End products of fermentation were analyzed for metabolites (lactate and acetate) and residual carbohydrates (glucose, cellobiose, xylose, and arabinose) using high-performance liquid chromatograph (HPLC) (Waters Corp. USA) equipped with Bio-Rad Aminex HPX-87H column (Bio-Rad Laboratories, USA), refractive index detector (RID), and UV detector and operated using 0.05 M H2SO4 as the mobile phase (flow rate, 0.6 mL min−1; column temperature, 50 °C) [88]. Identification of peaks was performed by comparison of retention times with standards area.

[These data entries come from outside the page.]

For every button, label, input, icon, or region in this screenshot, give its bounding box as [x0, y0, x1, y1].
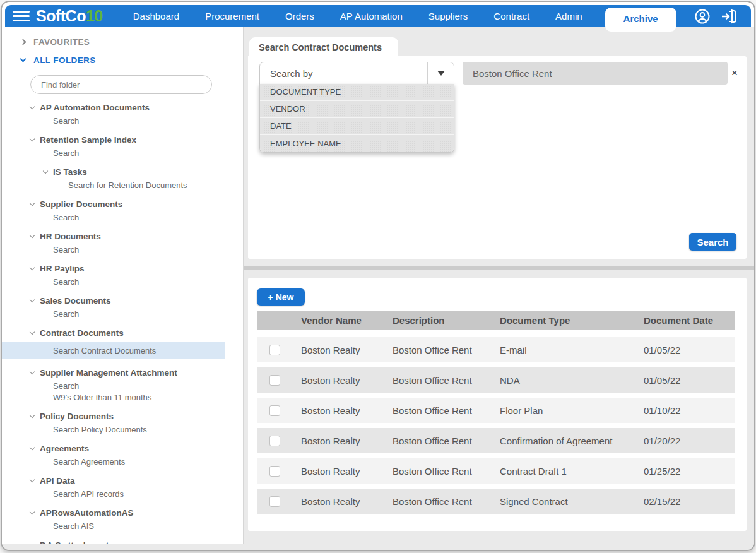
vendor-cell: Boston Realty — [301, 496, 393, 507]
header-description: Description — [393, 315, 500, 326]
folder-supplier-documents[interactable]: Supplier Documents — [30, 199, 243, 209]
search-panel-tab[interactable]: Search Contract Documents — [249, 37, 398, 57]
folder-p-a-s-attachment[interactable]: P.A.S attachment — [30, 540, 243, 544]
nav-item-contract[interactable]: Contract — [493, 11, 529, 21]
folder-label: Contract Documents — [40, 328, 124, 338]
row-checkbox[interactable] — [269, 375, 280, 386]
search-value-input[interactable] — [463, 62, 728, 85]
folder-label: Supplier Documents — [40, 199, 122, 209]
folder-api-data[interactable]: API Data — [30, 476, 243, 485]
row-checkbox-cell — [257, 496, 301, 507]
nav-item-procurement[interactable]: Procurement — [205, 11, 259, 21]
chevron-down-icon — [30, 330, 35, 335]
chevron-down-icon — [30, 509, 35, 514]
table-row[interactable]: Boston RealtyBoston Office RentNDA01/05/… — [257, 367, 735, 393]
folder-label: Agreements — [40, 444, 89, 453]
description-cell: Boston Office Rent — [393, 345, 500, 355]
table-row[interactable]: Boston RealtyBoston Office RentFloor Pla… — [257, 398, 735, 423]
vendor-cell: Boston Realty — [301, 345, 393, 355]
row-checkbox-cell — [257, 375, 301, 386]
vendor-cell: Boston Realty — [301, 375, 393, 386]
folder-ap-automation-documents[interactable]: AP Automation Documents — [30, 103, 243, 112]
nav-item-ap-automation[interactable]: AP Automation — [340, 11, 403, 21]
folder-retention-sample-index[interactable]: Retention Sample Index — [30, 135, 243, 145]
row-checkbox[interactable] — [269, 436, 280, 446]
folder-link-search[interactable]: Search — [53, 276, 243, 287]
chevron-down-icon — [30, 542, 35, 544]
folder-policy-documents[interactable]: Policy Documents — [30, 412, 243, 421]
row-checkbox-cell — [257, 436, 301, 446]
panel-divider — [244, 266, 754, 270]
logout-icon[interactable] — [721, 8, 738, 25]
new-document-button[interactable]: + New — [257, 288, 305, 306]
chevron-right-icon — [20, 39, 27, 45]
hamburger-menu-icon[interactable] — [13, 8, 30, 24]
clear-search-icon[interactable]: × — [731, 67, 738, 80]
document-type-cell: Confirmation of Agreement — [500, 436, 644, 446]
sidebar-all-folders-toggle[interactable]: ALL FOLDERS — [21, 54, 243, 66]
dropdown-arrow-button[interactable] — [427, 62, 454, 84]
description-cell: Boston Office Rent — [393, 466, 500, 477]
folder-link-search[interactable]: Search — [53, 381, 243, 391]
vendor-cell: Boston Realty — [301, 436, 393, 446]
folder-link-search-api-records[interactable]: Search API records — [53, 489, 243, 499]
folder-link-search-policy-documents[interactable]: Search Policy Documents — [53, 424, 243, 435]
folder-link-search-for-retention-documents[interactable]: Search for Retention Documents — [68, 180, 243, 191]
row-checkbox[interactable] — [269, 345, 280, 355]
row-checkbox[interactable] — [269, 405, 280, 416]
dropdown-option-document-type[interactable]: DOCUMENT TYPE — [260, 84, 454, 101]
folder-link-search-contract-documents[interactable]: Search Contract Documents — [2, 342, 225, 359]
folder-agreements[interactable]: Agreements — [30, 444, 243, 453]
folder-link-search[interactable]: Search — [53, 309, 243, 319]
chevron-down-icon — [43, 169, 48, 174]
folder-link-search[interactable]: Search — [53, 244, 243, 255]
nav-item-dashboard[interactable]: Dashboard — [133, 11, 179, 21]
nav-item-suppliers[interactable]: Suppliers — [428, 11, 468, 21]
folder-label: HR Paylips — [40, 264, 85, 273]
folder-link-search-agreements[interactable]: Search Agreements — [53, 456, 243, 467]
chevron-down-icon — [30, 477, 35, 482]
folder-link-w9-s-older-than-11-months[interactable]: W9’s Older than 11 months — [53, 392, 243, 403]
folder-link-search[interactable]: Search — [53, 148, 243, 158]
search-by-dropdown[interactable]: Search by — [259, 62, 454, 85]
user-account-icon[interactable] — [694, 8, 711, 25]
find-folder-input[interactable] — [30, 75, 212, 94]
row-checkbox[interactable] — [269, 466, 280, 477]
folder-label: Policy Documents — [40, 412, 114, 421]
search-panel: Search by DOCUMENT TYPEVENDORDATEEMPLOYE… — [248, 56, 747, 259]
folder-hr-paylips[interactable]: HR Paylips — [30, 264, 243, 273]
table-row[interactable]: Boston RealtyBoston Office RentSigned Co… — [257, 489, 735, 514]
row-checkbox[interactable] — [269, 496, 280, 507]
nav-tab-archive[interactable]: Archive — [605, 8, 676, 32]
nav-item-orders[interactable]: Orders — [285, 11, 314, 21]
nav-item-admin[interactable]: Admin — [555, 11, 582, 21]
nav-icons — [694, 8, 738, 25]
chevron-down-icon — [30, 136, 35, 141]
description-cell: Boston Office Rent — [393, 405, 500, 416]
folder-link-search-ais[interactable]: Search AIS — [53, 521, 243, 532]
folder-tree: AP Automation DocumentsSearchRetention S… — [2, 103, 243, 544]
folder-link-search[interactable]: Search — [53, 116, 243, 126]
dropdown-option-employee-name[interactable]: EMPLOYEE NAME — [260, 135, 454, 152]
dropdown-option-vendor[interactable]: VENDOR — [260, 101, 454, 118]
folder-contract-documents[interactable]: Contract Documents — [30, 328, 243, 338]
folder-label: Supplier Management Attachment — [40, 368, 177, 378]
folder-aprowsautomationas[interactable]: APRowsAutomationAS — [30, 508, 243, 518]
chevron-down-icon — [30, 233, 35, 238]
table-row[interactable]: Boston RealtyBoston Office RentConfirmat… — [257, 428, 735, 453]
table-row[interactable]: Boston RealtyBoston Office RentE-mail01/… — [257, 337, 735, 362]
folder-supplier-management-attachment[interactable]: Supplier Management Attachment — [30, 368, 243, 378]
sidebar: FAVOURITES ALL FOLDERS AP Automation Doc… — [2, 27, 244, 544]
table-row[interactable]: Boston RealtyBoston Office RentContract … — [257, 458, 735, 484]
folder-sales-documents[interactable]: Sales Documents — [30, 296, 243, 306]
sidebar-favourites-toggle[interactable]: FAVOURITES — [21, 35, 243, 48]
folder-hr-documents[interactable]: HR Documents — [30, 232, 243, 241]
search-button[interactable]: Search — [689, 233, 736, 251]
dropdown-option-date[interactable]: DATE — [260, 118, 454, 135]
folder-is-tasks[interactable]: IS Tasks — [44, 167, 243, 177]
chevron-down-icon — [30, 369, 35, 374]
document-date-cell: 01/20/22 — [644, 436, 735, 446]
folder-link-search[interactable]: Search — [53, 212, 243, 223]
folder-label: IS Tasks — [53, 167, 87, 177]
folder-label: Sales Documents — [40, 296, 111, 306]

Ethanol was analyzed using Clarus-680 Gas Chromatograph (Perkin-Elmer, USA) fitted with a 30-m-long Stabilwax®-DA column (Restek) having an inner diameter of 0.25 mm [89]. Gas chromatography was operated at an initial oven temperature of 50 °C for 5 min, followed by 120 °C for 5 min with a ramp rate of 15 °C per min. Helium gas, at a flow rate of 2 mL min−1, was used as carrier and 2-Propanol was used as the internal standard. All samples were appropriately diluted and filtered through a 0.2-μm filter before each chromatographic analysis.

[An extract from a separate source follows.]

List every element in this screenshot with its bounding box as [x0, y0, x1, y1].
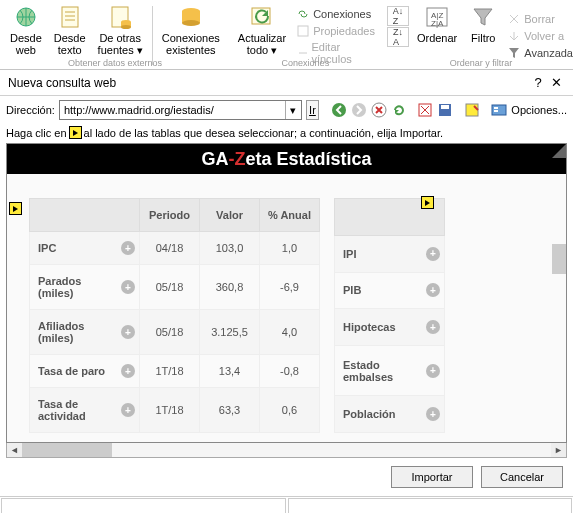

The moisture content of cellulosic substrates was determined according to NREL LAP [68] using an infrared drier from Sartorius MA-150C (Model No. 000230V1), Germany. Compositional analysis of native and pretreated rice straw was carried out by two-stage acid hydrolysis following the NREL/TP-510-42618 and HPLC method NREL/TP-510-42623 [69]. Briefly, the samples were analyzed for carbohydrate composition using a HPLC (Waters, USA) equipped with a refractive index detector and UV–Vis detector. The analysis of carbohydrates (glucose, xylose, galactose, mannose, and arabinose) was performed using Aminex HPX-87P column (Biorad, USA) coupled with refractive index detector. The mobile phase was milli-Q water at a flow rate of 0.6 mL min−1, with a column temperature of 75 °C and inhibitor products (furfural and 5-hydroxy methyl furfural) were separated using Aminex HPX-87H column (Biorad, USA) coupled with UV–Vis detector. The mobile phase was 0.008 N H2SO4 at a flow rate of 0.6 mL min−1, with a column temperature of 50 °C. Both the columns were equipped with suitable guard columns. Residual cellulose concentration was determined on the basis of gravimetric analysis as described previously [90].

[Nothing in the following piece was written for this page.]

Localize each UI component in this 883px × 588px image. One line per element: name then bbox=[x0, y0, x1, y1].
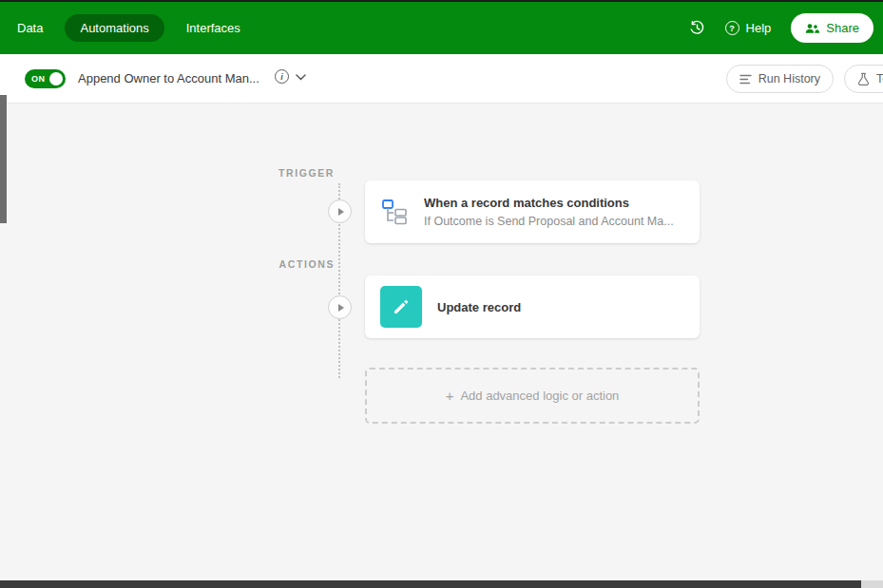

$${\text{Cellulose conversion }}\left( \% \right) = \frac{{{\text{Amount of cellulose added}} - {\text{ Residual cellulose}}}}{\text{Amount of cellulose added}} \times 100$$

Statistical analysis

Statistical significance among groups was determined by using the one-way analysis of variance (ANOVA) followed by Tukey’s honest significant difference (HSD) post hoc tests. For statistical analysis, the product concentrations in triplicate cultures were compared. Details of experimental design are described in text. All results are expressed as average ±  standard deviation and differences considered significant at probability value less than 0.05 (p < 0.05). Statistical analyses were performed using R-Studio®, version 1.0.136 (RStudio, Inc. Boston, MA).